New data shows how slow is too slow
Conversion rate optimisation specialists have been recently shared two new pieces of research which show that page load speed should be a concern for all. I thought I’d summarise them here as a reminder that speed matters!
The first shows data shared by Walmart shows how their conversion rate varies as page load times increases. You can see there is a dramatic decline in conversion as page load times increases to 4 seconds:
Secondly Tagman published research that showed a similar pattern, except with specific conversion rates.
How can we review and improve our site performance?
Google clearly take this area of website management seriously, they want users to be delivered relevant content quickly, and therefore it would make sense that they would use it as a factor in ranking your website.

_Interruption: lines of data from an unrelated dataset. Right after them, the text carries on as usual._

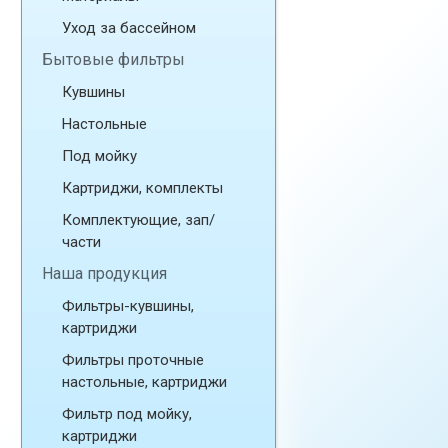
Уход за бассейном
Бытовые фильтры
Кувшины
Настольные
Под мойку
Картриджи, комплекты
Комплектующие, зап/
части
Наша продукция
Фильтры-кувшины,
картриджи
Фильтры проточные
настольные, картриджи
Фильтр под мойку,
картриджи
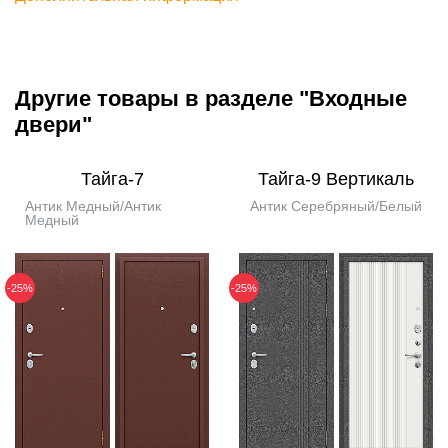
Другие товары в разделе "Входные
двери"
Тайга-7
Тайга-9 Вертикаль
Антик Медный/Антик
Антик Серебряный/Белый
Медный
-25%
-25%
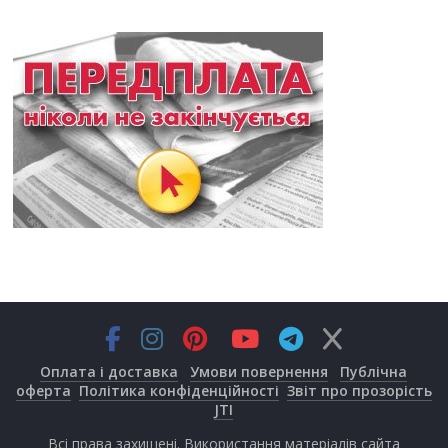
Оплата і доставка
Умови повернення
Публічна
оферта
Політика конфіденційності
Звіт про прозорість
JTI
Всі права захищені. Використання матеріалів сайта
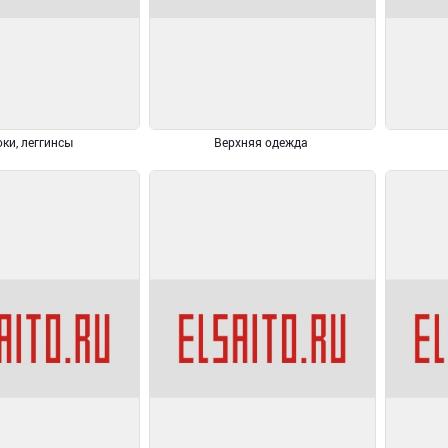
ки, леггинсы
Верхняя одежда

It’s more obvious to see the impact of slow loading websites on your bounce rate than search but lets look at the tools now available to help you make sure your loading times are not affecting your rankings or site conversion.
18th November update
Another update on this tool – the Google Analytics blog has announced that this tool is now freely available in analytics without the need for special config. Here is what to look for:
Google Page Speed Report(s)
We reported back in August 2011 that reports are now available within Google Analytics which will give you the insights into average page loading speeds along side bounce and exit rates per page of your website. To enable these reports you will need to follow the instructions at the link below:
You can also get an overview of your websites average load time within Google Webmaster Tools, under Labs and site performance on the left hand side navigation.
September 2011 update
In September a new announcement on the Google Analytics blog shows how you can go once step further and see whether page speed is impacting on conversion – to help make the business case for improvements.
If you have ever wondered or wanted to show how having a slow website impacts conversions you now can on a page by page basis, the average load times.
Not only that but you can drill down into a particular page to see how the different page load times & you can bring in metrics such as goals / conversions. This will help you highlight whether faster page loading visitors convert higher, the same or lower. See image below from the Google Analytics blog. The example used on the Google Analytics Blog really highlights the power of the advanced segments functionality in Google Analytics:
… I can apply an advanced segment, in this case Visits with Conversions. I have set up the blog with engagement goals. So I’m trying to see if there’s a relationship between page load time and engaging with the content here.
My sense would be that if you are using Google Analytics you should update the tracking code on your site so you can take advantage of these new reports.
As soon as you have updated your analytics settings (in code) as per this article you will start to see the reports within Google Analytics. From this point I would suggest creating a dashboard based on average site speed, slowest loading pages & conversions by load speed brackets. This should form part of the weekly health checks on your website & steps can then be taken to improve areas of the site as needed.
Improving your Page Speed
Once you have understood your website performance there are a number of useful tools you can use to get free advice on how to improve your performance:
The two tools above will provide you with all the information you need to improve your website but make sure you run the reports and set benchmarks before implementing the advice given to you.
New Google tool
Despite all the free tools Google has already released over the years it recently launched a new tool to help website owners do an even better job. This does reinforce how important Google see this area, they are taking this metric seriously when it comes to ranking in websites and while that is unproven I think is now so easy to improve your website you would be unwise not to look at your own website. You can learn more about this new service named – Google Page Speed Service here.
Page Speed Service fetches content from your servers, rewrites your pages by applying web performance best practices and serves them to end users via Google’s servers across the globe.
Do you have any tips for improving site performance? Please share them below if so!